Work order » Would you repeat, exactly as given, the line with "なぜPCEは時々CPIよりも金や銀を大きく動" and every line after it to the end of the entries?
* * * * *
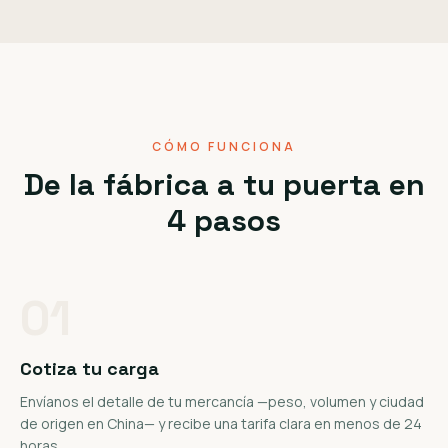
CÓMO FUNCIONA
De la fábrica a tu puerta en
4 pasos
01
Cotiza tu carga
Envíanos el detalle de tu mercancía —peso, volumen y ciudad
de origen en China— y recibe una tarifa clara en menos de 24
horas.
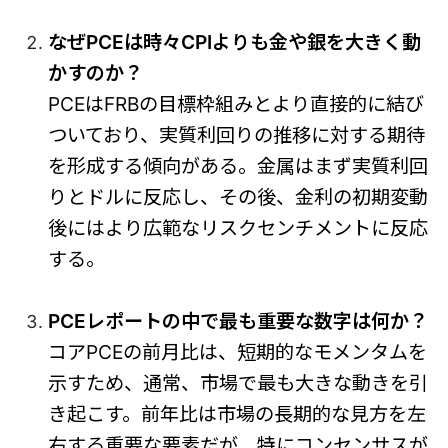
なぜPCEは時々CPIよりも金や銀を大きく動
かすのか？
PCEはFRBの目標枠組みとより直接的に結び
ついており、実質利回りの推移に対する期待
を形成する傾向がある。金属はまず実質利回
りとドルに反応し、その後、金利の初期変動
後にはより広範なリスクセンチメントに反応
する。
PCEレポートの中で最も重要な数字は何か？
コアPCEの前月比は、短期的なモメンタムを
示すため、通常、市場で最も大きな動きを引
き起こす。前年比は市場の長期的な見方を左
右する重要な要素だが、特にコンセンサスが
* * * * *
Result for this exercise »
なぜPCEは時々CPIよりも金や銀を大きく動
かすのか？
PCEはFRBの目標枠組みとより直接的に結び
ついており、実質利回りの推移に対する期待
を形成する傾向がある。金属はまず実質利回
りとドルに反応し、その後、金利の初期変動
後にはより広範なリスクセンチメントに反応
する。
PCEレポートの中で最も重要な数字は何か？
コアPCEの前月比は、短期的なモメンタムを
示すため、通常、市場で最も大きな動きを引
き起こす。前年比は市場の長期的な見方を左
右する重要な要素だが、特にコンセンサスが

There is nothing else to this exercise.